- What to produce -
What you return should be the lines from the first line of the records below through the line holding "The height and width of the screenshot is (2576, 577).", unchanged.

- Data provided -
____

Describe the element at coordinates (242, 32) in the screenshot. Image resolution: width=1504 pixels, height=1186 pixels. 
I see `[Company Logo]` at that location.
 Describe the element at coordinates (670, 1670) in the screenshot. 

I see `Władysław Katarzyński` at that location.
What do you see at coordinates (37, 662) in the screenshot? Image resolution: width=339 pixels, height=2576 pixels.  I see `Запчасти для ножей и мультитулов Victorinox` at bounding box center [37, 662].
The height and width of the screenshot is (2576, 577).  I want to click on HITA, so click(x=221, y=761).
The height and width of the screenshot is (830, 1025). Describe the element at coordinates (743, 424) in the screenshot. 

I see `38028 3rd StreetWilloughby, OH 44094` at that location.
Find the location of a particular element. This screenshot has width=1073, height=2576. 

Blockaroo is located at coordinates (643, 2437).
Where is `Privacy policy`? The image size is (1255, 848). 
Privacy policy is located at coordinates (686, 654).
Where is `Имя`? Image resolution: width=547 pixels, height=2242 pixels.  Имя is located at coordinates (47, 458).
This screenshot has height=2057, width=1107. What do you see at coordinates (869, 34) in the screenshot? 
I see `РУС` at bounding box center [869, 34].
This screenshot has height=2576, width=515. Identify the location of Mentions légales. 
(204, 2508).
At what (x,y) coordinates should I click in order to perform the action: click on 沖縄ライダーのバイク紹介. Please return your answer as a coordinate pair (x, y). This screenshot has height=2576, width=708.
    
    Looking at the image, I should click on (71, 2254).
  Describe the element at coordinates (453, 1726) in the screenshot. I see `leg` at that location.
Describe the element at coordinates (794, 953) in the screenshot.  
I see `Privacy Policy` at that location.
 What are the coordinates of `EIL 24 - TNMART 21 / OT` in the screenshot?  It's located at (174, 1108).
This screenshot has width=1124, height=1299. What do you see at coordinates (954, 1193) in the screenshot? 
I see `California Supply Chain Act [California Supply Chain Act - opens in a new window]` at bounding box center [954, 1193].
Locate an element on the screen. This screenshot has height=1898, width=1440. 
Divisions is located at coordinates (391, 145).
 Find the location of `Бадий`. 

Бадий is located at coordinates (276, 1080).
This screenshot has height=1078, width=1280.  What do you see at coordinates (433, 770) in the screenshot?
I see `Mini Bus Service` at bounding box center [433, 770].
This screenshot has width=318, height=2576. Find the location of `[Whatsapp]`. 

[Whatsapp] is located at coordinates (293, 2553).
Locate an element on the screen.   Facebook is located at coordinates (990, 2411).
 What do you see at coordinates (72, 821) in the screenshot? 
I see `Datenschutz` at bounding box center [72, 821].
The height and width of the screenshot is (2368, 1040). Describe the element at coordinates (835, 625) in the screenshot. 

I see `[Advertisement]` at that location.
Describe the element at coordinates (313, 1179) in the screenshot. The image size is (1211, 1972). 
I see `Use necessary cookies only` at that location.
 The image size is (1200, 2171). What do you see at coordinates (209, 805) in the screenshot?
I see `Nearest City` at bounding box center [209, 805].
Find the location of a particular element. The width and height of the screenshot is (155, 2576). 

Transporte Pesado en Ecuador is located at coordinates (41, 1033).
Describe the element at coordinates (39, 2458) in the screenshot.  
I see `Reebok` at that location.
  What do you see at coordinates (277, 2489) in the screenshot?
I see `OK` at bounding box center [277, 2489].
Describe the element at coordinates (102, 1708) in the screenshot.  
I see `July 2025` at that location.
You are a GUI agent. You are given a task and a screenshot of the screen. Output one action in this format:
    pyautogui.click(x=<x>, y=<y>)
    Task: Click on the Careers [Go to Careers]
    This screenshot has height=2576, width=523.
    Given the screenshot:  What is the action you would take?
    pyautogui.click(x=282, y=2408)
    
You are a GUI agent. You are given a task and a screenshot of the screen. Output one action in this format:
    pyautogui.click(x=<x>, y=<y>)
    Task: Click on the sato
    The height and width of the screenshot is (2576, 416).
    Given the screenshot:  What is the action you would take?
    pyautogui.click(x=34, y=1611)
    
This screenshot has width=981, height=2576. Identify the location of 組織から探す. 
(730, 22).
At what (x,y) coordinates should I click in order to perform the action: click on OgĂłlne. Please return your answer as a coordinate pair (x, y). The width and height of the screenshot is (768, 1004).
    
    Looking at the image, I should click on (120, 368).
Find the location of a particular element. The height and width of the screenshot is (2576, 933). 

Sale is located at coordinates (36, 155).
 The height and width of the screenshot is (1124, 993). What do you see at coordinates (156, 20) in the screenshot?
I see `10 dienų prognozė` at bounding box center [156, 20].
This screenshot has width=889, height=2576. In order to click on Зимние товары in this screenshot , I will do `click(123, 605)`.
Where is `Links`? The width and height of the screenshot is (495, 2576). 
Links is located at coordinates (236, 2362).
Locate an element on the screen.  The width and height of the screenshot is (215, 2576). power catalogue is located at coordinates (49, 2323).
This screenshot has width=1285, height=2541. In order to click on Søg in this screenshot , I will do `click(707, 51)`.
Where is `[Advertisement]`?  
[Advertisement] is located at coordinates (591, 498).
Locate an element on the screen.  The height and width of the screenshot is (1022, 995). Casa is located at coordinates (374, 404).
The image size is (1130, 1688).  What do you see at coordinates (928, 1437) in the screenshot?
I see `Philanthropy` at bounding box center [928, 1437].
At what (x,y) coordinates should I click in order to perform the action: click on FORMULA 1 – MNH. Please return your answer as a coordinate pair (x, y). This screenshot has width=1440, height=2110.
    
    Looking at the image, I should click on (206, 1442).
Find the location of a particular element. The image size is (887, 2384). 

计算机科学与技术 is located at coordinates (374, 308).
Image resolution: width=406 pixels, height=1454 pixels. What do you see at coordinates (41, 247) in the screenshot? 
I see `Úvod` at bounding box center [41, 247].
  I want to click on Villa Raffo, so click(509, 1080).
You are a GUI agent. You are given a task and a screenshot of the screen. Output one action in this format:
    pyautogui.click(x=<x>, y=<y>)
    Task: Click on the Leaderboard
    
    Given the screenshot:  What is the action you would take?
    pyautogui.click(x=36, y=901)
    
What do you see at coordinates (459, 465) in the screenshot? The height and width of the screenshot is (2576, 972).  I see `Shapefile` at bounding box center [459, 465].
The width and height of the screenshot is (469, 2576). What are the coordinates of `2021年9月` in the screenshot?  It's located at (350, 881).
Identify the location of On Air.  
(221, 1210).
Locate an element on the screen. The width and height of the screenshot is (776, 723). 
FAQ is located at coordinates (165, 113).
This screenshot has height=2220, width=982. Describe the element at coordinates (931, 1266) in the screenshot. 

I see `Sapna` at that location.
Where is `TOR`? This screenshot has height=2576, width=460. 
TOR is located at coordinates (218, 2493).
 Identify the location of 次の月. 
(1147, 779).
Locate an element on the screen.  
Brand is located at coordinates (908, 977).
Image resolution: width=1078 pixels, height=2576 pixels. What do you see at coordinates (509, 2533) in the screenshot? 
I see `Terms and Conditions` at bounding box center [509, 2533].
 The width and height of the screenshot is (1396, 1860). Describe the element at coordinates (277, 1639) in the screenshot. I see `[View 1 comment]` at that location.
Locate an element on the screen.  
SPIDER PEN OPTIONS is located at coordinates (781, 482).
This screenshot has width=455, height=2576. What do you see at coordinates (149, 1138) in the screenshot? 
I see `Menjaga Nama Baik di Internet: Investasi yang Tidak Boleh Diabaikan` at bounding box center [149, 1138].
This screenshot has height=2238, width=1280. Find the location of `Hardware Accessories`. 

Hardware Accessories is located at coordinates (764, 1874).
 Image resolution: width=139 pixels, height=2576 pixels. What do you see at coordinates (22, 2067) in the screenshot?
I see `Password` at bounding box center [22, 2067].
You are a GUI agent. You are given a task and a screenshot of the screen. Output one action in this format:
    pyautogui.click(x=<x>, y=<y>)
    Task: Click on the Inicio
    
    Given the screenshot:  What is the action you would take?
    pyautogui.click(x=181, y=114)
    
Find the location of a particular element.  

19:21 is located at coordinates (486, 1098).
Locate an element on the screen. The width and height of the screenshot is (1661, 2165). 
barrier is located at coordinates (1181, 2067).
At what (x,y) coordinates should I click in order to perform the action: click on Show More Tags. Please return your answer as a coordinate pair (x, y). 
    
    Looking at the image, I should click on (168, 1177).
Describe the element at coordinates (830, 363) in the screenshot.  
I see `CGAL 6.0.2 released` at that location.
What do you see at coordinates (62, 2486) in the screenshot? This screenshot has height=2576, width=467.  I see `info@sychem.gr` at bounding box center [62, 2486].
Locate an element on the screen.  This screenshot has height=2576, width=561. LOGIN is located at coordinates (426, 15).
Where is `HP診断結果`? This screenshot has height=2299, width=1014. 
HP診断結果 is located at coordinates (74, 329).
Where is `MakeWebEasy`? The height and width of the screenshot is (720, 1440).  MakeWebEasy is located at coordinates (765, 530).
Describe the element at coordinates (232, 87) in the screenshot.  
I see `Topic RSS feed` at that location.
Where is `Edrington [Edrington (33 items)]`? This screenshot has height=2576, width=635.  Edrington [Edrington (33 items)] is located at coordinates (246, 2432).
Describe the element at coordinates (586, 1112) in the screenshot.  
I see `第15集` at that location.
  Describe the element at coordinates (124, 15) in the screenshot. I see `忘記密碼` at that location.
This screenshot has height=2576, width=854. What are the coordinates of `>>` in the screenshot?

____

- Task solution -
Describe the element at coordinates (242, 32) in the screenshot. Image resolution: width=1504 pixels, height=1186 pixels. 
I see `[Company Logo]` at that location.
 Describe the element at coordinates (670, 1670) in the screenshot. 

I see `Władysław Katarzyński` at that location.
What do you see at coordinates (37, 662) in the screenshot? Image resolution: width=339 pixels, height=2576 pixels.  I see `Запчасти для ножей и мультитулов Victorinox` at bounding box center [37, 662].
The height and width of the screenshot is (2576, 577).  I want to click on HITA, so click(x=221, y=761).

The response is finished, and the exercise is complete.